Jordan Howard to PHI: A rare trade that
creates two potential fantasy assets while destroying zero.
From an NFL standpoint, this was a very minor trade. The Bears traded
Jordan Howard to the Eagles for a 2020 sixth round pick (that could
become a fifth round pick). For fantasy purposes, this could be
Both Matt Nagy and Doug Pederson seem to be very much entrenched
in the “running backs don’t matter” camp (because
they are smart). The Eagles won a super bowl with a three man
committee that included Jay Ajayi. The Bears have had more talented
running backs in Howard and Tarik Cohen, but neither player costs
very much. Cohen was a fourth round selection and Howard a fifth.
The Bears’ biggest offseason move was signing Mike Davis
to a two year, $6 million contract. He’s the one I’d
like to discuss first. Davis has always been an underrated player.

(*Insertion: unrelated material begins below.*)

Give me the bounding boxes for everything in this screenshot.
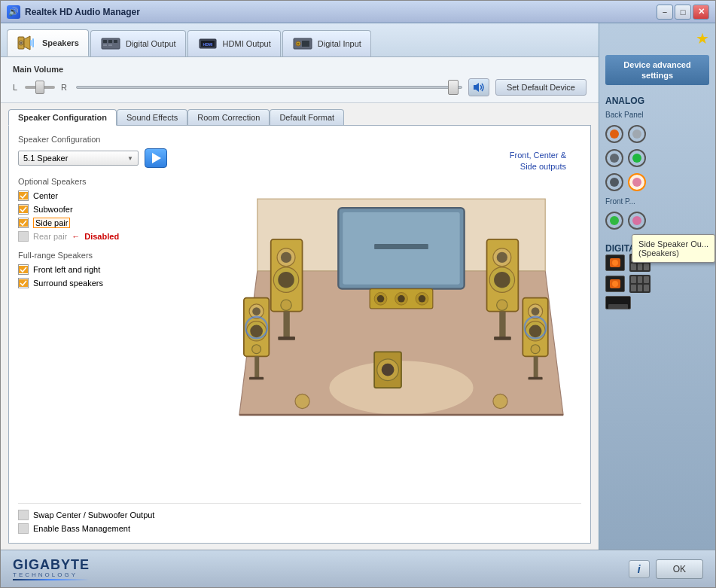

He has nice agility (74th percentile), but not much else. He finished
19th in juke rate and 22nd in yards created per carry last season,
which only reinforces his ability to make defenders miss.
Davis was a solid, if unspectacular option who had a couple useful
weeks for fantasy owners last season. In Week 4, he touched the
ball 25 times and finished as the RB6. In Week 5, Davis touched
the ball 14 times and finished as the RB18. In Week 9, Davis touched
the ball 22 times and finished as the RB11. In Week 10, Davis
touched the ball 15 times and finished as the RB14. And finally,
in Week 15, Davis touched the ball 13 times and finished as the
RB19. He had plenty of other weeks where he was completely useless,
but no one is suggesting that Davis was a reliable fantasy asset
in 2018. The point is that when given opportunity, he has proven
capable of performing.
Howard carried the ball 250 times last season and saw 27 targets.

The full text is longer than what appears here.